4. A method according to any one of claims 1 to 3, wherein inputting the first feature map and the corresponding first position vector into each stage of coding module of the encoder in turn to perform coding processing to obtain a second feature map and a second position vector includes:

the input first feature map is encoded to obtain the second feature map, and the position offset of the first feature map generated after the encoding process of the current encoding module is calculated;

and adjusting the first position vector according to the position offset to obtain the second position vector.

5. The method of claim 4, wherein the encoding the first feature map of the input and calculating a position offset of the first feature map after the processing by the encoding module comprises:

and encoding the input first feature map through a global attention mechanism, and calculating the position offset generated after the first feature map is processed by the current encoding module.

6. The method of claim 4 or 5, wherein the calculating the position offset of the first feature map after processing by the current encoding module comprises:

and calculating the position offset corresponding to the first feature map through the full connection layer of each stage of the coding module.
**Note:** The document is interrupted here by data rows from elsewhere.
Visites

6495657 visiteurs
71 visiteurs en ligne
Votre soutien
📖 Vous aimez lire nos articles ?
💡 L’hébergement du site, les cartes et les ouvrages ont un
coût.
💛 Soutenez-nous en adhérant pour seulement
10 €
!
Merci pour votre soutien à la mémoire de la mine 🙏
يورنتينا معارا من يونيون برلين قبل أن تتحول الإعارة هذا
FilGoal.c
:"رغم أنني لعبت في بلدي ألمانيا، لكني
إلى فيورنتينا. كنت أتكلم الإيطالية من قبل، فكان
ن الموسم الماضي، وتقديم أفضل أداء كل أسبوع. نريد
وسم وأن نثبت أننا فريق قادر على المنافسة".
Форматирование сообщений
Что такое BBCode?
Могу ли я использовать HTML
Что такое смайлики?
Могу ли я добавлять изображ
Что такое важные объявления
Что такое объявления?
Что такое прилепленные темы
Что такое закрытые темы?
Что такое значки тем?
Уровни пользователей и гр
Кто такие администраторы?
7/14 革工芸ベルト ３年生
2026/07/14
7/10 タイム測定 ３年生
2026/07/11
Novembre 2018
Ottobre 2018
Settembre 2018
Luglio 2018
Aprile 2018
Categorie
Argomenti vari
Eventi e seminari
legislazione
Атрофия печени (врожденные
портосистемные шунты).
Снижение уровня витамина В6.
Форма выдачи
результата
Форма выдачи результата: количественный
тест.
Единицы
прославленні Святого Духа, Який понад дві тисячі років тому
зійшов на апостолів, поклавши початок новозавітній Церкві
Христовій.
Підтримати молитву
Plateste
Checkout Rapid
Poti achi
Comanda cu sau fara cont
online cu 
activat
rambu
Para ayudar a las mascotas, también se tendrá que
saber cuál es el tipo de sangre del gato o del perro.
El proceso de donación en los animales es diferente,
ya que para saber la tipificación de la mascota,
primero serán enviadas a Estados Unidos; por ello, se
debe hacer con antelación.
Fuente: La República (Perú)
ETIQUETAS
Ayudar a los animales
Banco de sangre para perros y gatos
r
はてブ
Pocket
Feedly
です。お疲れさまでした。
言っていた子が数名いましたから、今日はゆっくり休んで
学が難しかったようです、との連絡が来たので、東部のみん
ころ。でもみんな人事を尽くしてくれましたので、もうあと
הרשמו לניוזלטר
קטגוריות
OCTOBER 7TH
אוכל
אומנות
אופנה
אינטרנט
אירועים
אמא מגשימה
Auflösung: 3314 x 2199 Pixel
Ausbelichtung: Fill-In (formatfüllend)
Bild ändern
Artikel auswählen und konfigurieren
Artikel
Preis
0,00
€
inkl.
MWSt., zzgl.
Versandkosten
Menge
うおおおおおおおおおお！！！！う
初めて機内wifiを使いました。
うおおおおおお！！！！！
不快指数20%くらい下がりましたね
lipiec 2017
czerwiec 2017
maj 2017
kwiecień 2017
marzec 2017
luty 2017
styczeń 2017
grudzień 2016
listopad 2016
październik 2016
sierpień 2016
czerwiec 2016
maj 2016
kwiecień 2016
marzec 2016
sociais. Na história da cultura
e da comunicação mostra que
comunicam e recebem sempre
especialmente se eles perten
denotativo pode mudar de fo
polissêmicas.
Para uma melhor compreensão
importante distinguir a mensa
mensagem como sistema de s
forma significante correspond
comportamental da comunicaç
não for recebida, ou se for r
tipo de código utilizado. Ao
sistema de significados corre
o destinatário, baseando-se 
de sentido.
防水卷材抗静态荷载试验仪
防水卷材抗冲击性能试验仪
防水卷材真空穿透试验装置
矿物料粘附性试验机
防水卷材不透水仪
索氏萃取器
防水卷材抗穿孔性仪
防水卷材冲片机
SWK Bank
7. An object detection apparatus comprising:

8. The apparatus of claim 7, wherein the acquisition module comprises:

an image acquisition unit configured to acquire the image to be detected;

the feature extraction unit is configured to input the image to be detected into a convolutional neural network of the target detection model, and the first feature map is obtained by feature extraction through the convolutional neural network.

9. The apparatus of claim 8, wherein the convolutional neural network performs feature extraction by a hole convolutional kernel or a deformable convolutional kernel to obtain the first feature map.

10. The apparatus of any of claims 7-9, wherein the encoding module comprises:

the feature coding unit is configured to code the input first feature map to obtain the second feature map;

a calculating unit configured to calculate a positional shift of the feature map generated after the encoding process of the encoding module at present;

and the adjusting unit is configured to adjust the first position vector according to the position offset to obtain the second position vector.

11. The apparatus according to claim 9, wherein the calculation unit performs an encoding process on the first feature map inputted through a global attention mechanism, and calculates the positional shift of the first feature map generated after the processing by the current encoding module.

12. The apparatus according to claim 10 or 11, wherein each of the calculation units includes a fully connected layer for calculating the positional offset.

13. An electronic device, comprising:

at least one processor; and

the memory stores instructions executable by the at least one processor to enable the at least one processor to perform the method of any one of claims 1-6.

14. A non-transitory computer readable storage medium storing computer instructions for causing the computer to perform the method of any one of claims 1-6.

15. A computer program product comprising a computer program which, when executed by a processor, implements the method according to any of claims 1-6.